■ **PROBLEM TO WORK ON**
Your copy of the data should match it exactly, except that the pictures are gone.

____

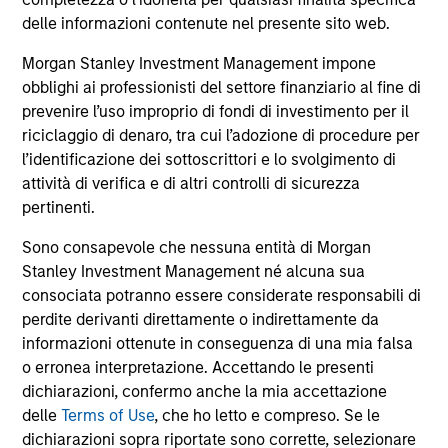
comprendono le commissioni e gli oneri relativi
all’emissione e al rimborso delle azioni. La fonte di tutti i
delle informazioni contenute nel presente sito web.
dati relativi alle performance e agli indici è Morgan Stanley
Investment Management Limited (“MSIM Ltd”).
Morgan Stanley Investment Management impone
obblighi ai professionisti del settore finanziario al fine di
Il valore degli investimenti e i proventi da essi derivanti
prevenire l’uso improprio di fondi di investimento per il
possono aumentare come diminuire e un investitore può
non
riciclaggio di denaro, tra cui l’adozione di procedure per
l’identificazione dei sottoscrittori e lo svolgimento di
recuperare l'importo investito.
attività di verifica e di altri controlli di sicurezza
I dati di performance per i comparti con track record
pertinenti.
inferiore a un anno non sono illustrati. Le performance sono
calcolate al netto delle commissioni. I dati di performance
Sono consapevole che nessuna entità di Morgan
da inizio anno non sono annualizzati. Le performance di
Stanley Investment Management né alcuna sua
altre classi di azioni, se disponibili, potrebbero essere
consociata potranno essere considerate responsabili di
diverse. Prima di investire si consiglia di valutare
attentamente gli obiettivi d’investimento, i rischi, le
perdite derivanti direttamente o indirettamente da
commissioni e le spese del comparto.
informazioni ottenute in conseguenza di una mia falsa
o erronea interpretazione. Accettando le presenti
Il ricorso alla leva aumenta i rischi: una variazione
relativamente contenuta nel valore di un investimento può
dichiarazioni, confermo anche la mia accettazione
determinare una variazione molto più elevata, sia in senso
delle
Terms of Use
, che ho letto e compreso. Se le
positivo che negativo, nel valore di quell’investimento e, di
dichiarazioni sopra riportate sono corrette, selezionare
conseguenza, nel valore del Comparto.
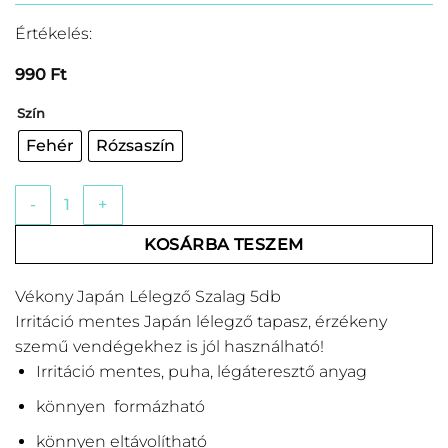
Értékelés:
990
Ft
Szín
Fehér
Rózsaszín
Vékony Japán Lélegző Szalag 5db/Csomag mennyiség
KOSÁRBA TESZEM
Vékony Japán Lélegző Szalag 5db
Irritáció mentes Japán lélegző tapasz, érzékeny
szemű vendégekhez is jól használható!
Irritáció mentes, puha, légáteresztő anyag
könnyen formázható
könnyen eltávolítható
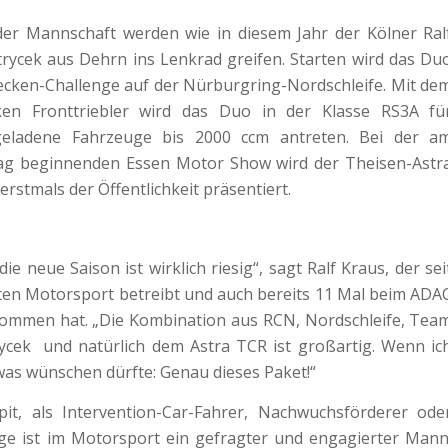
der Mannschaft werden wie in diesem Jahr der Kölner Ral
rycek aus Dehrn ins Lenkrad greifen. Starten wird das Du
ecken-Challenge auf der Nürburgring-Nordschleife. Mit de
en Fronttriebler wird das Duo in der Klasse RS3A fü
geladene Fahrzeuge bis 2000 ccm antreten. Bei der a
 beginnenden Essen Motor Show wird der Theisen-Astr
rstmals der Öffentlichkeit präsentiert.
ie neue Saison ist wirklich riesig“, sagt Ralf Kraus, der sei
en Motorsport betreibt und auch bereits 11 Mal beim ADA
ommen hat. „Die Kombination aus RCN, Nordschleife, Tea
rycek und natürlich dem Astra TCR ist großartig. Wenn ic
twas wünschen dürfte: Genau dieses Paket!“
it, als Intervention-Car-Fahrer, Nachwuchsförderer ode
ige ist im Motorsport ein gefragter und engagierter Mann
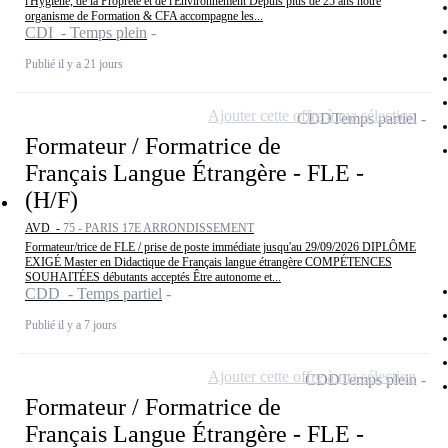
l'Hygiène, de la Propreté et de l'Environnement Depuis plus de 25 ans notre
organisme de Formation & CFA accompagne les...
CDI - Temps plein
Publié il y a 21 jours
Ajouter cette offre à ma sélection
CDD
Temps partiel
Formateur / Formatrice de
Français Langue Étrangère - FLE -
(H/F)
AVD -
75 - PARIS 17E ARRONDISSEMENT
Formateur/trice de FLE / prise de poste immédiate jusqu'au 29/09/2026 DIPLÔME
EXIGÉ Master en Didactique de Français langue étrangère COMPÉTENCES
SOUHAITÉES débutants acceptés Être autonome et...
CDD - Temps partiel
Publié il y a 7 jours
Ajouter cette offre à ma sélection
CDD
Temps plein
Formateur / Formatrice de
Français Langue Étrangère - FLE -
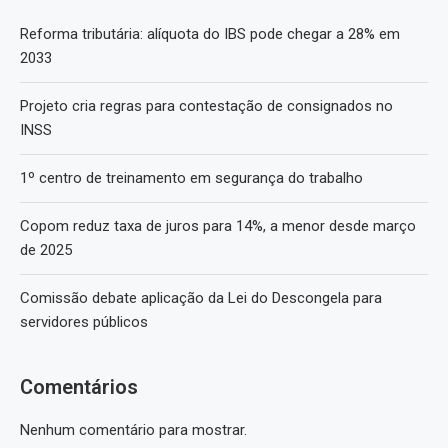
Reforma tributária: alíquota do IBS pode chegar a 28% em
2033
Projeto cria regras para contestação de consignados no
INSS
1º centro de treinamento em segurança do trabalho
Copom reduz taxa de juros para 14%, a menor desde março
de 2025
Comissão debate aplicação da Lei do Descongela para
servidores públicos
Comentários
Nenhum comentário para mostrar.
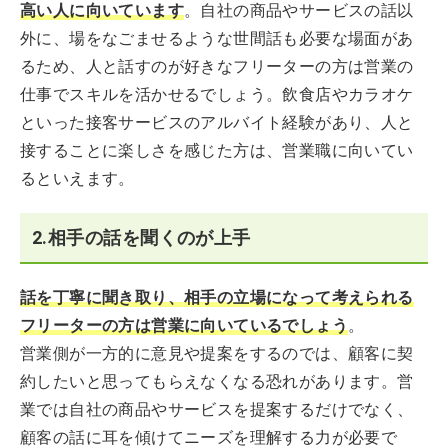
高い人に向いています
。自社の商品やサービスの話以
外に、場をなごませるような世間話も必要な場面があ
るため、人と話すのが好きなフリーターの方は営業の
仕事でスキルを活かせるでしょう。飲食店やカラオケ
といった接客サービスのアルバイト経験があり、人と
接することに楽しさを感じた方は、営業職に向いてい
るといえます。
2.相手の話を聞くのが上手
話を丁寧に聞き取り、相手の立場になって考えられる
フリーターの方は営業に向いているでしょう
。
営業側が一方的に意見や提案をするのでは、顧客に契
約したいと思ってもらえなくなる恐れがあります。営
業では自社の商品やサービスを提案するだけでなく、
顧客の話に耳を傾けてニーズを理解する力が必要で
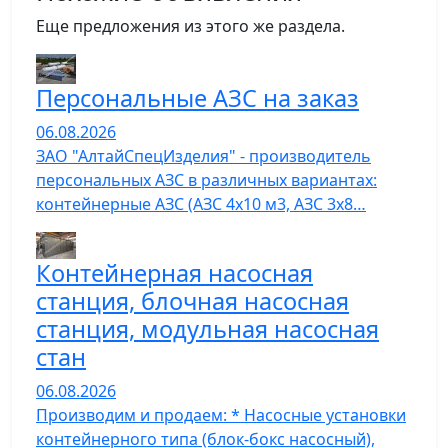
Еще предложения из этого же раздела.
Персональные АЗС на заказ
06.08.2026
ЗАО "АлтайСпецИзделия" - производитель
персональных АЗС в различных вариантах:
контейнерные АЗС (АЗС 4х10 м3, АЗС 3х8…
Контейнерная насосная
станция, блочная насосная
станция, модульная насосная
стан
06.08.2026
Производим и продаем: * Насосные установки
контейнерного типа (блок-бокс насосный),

____

■ **RESPONSE**
comprendono le commissioni e gli oneri relativi
all’emissione e al rimborso delle azioni. La fonte di tutti i
delle informazioni contenute nel presente sito web.
dati relativi alle performance e agli indici è Morgan Stanley
Investment Management Limited (“MSIM Ltd”).
Morgan Stanley Investment Management impone
obblighi ai professionisti del settore finanziario al fine di
Il valore degli investimenti e i proventi da essi derivanti
prevenire l’uso improprio di fondi di investimento per il
possono aumentare come diminuire e un investitore può
non
riciclaggio di denaro, tra cui l’adozione di procedure per
l’identificazione dei sottoscrittori e lo svolgimento di
recuperare l'importo investito.
attività di verifica e di altri controlli di sicurezza
I dati di performance per i comparti con track record
pertinenti.
inferiore a un anno non sono illustrati. Le performance sono
calcolate al netto delle commissioni. I dati di performance
Sono consapevole che nessuna entità di Morgan
da inizio anno non sono annualizzati. Le performance di
Stanley Investment Management né alcuna sua
altre classi di azioni, se disponibili, potrebbero essere
consociata potranno essere considerate responsabili di
diverse. Prima di investire si consiglia di valutare
attentamente gli obiettivi d’investimento, i rischi, le
perdite derivanti direttamente o indirettamente da
commissioni e le spese del comparto.
informazioni ottenute in conseguenza di una mia falsa
o erronea interpretazione. Accettando le presenti
Il ricorso alla leva aumenta i rischi: una variazione
relativamente contenuta nel valore di un investimento può
dichiarazioni, confermo anche la mia accettazione
determinare una variazione molto più elevata, sia in senso
delle
Terms of Use
, che ho letto e compreso. Se le
positivo che negativo, nel valore di quell’investimento e, di
dichiarazioni sopra riportate sono corrette, selezionare
conseguenza, nel valore del Comparto.
Értékelés:
990
Ft
Szín
Fehér
Rózsaszín
Vékony Japán Lélegző Szalag 5db/Csomag mennyiség
KOSÁRBA TESZEM
Vékony Japán Lélegző Szalag 5db
Irritáció mentes Japán lélegző tapasz, érzékeny
szemű vendégekhez is jól használható!
Irritáció mentes, puha, légáteresztő anyag
könnyen formázható
könnyen eltávolítható
der Mannschaft werden wie in diesem Jahr der Kölner Ral
rycek aus Dehrn ins Lenkrad greifen. Starten wird das Du
ecken-Challenge auf der Nürburgring-Nordschleife. Mit de
en Fronttriebler wird das Duo in der Klasse RS3A fü
geladene Fahrzeuge bis 2000 ccm antreten. Bei der a
 beginnenden Essen Motor Show wird der Theisen-Astr
rstmals der Öffentlichkeit präsentiert.
ie neue Saison ist wirklich riesig“, sagt Ralf Kraus, der sei
en Motorsport betreibt und auch bereits 11 Mal beim ADA
ommen hat. „Die Kombination aus RCN, Nordschleife, Tea
rycek und natürlich dem Astra TCR ist großartig. Wenn ic
twas wünschen dürfte: Genau dieses Paket!“
it, als Intervention-Car-Fahrer, Nachwuchsförderer ode
ige ist im Motorsport ein gefragter und engagierter Mann
l'Hygiène, de la Propreté et de l'Environnement Depuis plus de 25 ans notre
organisme de Formation & CFA accompagne les...
CDI - Temps plein
Publié il y a 21 jours
Ajouter cette offre à ma sélection
CDD
Temps partiel
Formateur / Formatrice de
Français Langue Étrangère - FLE -
(H/F)
AVD -
75 - PARIS 17E ARRONDISSEMENT
Formateur/trice de FLE / prise de poste immédiate jusqu'au 29/09/2026 DIPLÔME
EXIGÉ Master en Didactique de Français langue étrangère COMPÉTENCES
SOUHAITÉES débutants acceptés Être autonome et...
CDD - Temps partiel
Publié il y a 7 jours
Ajouter cette offre à ma sélection
CDD
Temps plein
Formateur / Formatrice de
Français Langue Étrangère - FLE -
Reforma tributária: alíquota do IBS pode chegar a 28% em
2033
Projeto cria regras para contestação de consignados no
INSS
1º centro de treinamento em segurança do trabalho
Copom reduz taxa de juros para 14%, a menor desde março
de 2025
Comissão debate aplicação da Lei do Descongela para
servidores públicos
Comentários
Nenhum comentário para mostrar.
高い人に向いています
。自社の商品やサービスの話以
外に、場をなごませるような世間話も必要な場面があ
るため、人と話すのが好きなフリーターの方は営業の
仕事でスキルを活かせるでしょう。飲食店やカラオケ
といった接客サービスのアルバイト経験があり、人と
接することに楽しさを感じた方は、営業職に向いてい
るといえます。
2.相手の話を聞くのが上手
話を丁寧に聞き取り、相手の立場になって考えられる
フリーターの方は営業に向いているでしょう
。
営業側が一方的に意見や提案をするのでは、顧客に契
約したいと思ってもらえなくなる恐れがあります。営
業では自社の商品やサービスを提案するだけでなく、
顧客の話に耳を傾けてニーズを理解する力が必要で
Еще предложения из этого же раздела.
Персональные АЗС на заказ
06.08.2026
ЗАО "АлтайСпецИзделия" - производитель
персональных АЗС в различных вариантах:
контейнерные АЗС (АЗС 4х10 м3, АЗС 3х8…
Контейнерная насосная
станция, блочная насосная
станция, модульная насосная
стан
06.08.2026
Производим и продаем: * Насосные установки
контейнерного типа (блок-бокс насосный),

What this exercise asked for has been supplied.